(Page-level text extractions)
◇ ◇ ◇
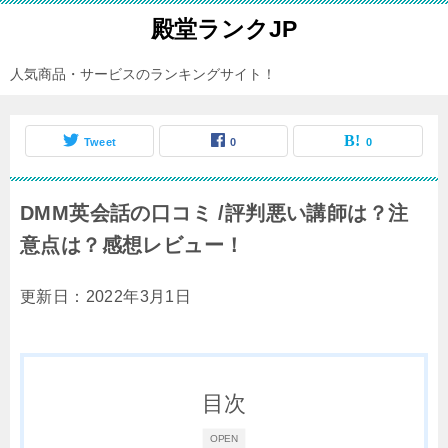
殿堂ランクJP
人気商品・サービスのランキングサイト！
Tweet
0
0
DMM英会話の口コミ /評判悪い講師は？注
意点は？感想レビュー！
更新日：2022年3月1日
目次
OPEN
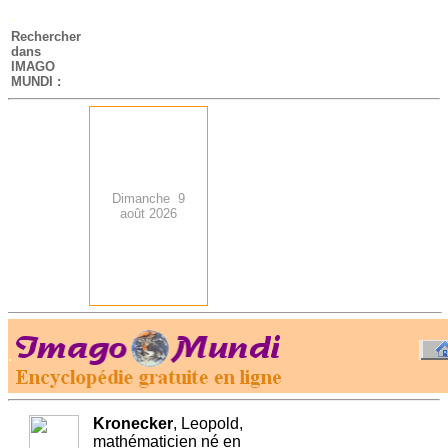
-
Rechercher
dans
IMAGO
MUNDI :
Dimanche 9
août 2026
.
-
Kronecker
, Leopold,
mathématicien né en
◇ ◇ ◇
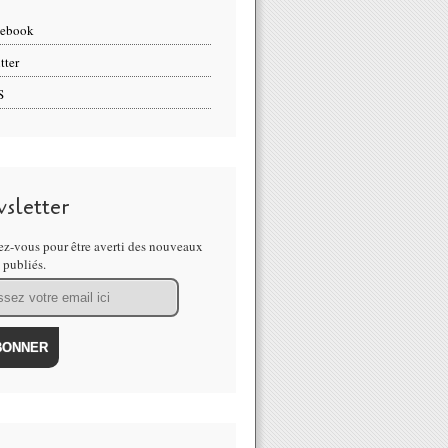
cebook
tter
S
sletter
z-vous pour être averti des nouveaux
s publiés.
◇ ◇ ◇
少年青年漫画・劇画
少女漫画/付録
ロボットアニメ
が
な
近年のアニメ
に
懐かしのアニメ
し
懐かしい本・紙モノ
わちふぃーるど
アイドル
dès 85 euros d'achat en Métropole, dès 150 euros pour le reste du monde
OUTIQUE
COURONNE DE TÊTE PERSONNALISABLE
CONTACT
◇ ◇ ◇
- **PROBLEM**:
The required answer is each line of the data in which the word "pour" appears.

- **EXERCISE SOLUTION**:
z-vous pour être averti des nouveaux
dès 85 euros d'achat en Métropole, dès 150 euros pour le reste du monde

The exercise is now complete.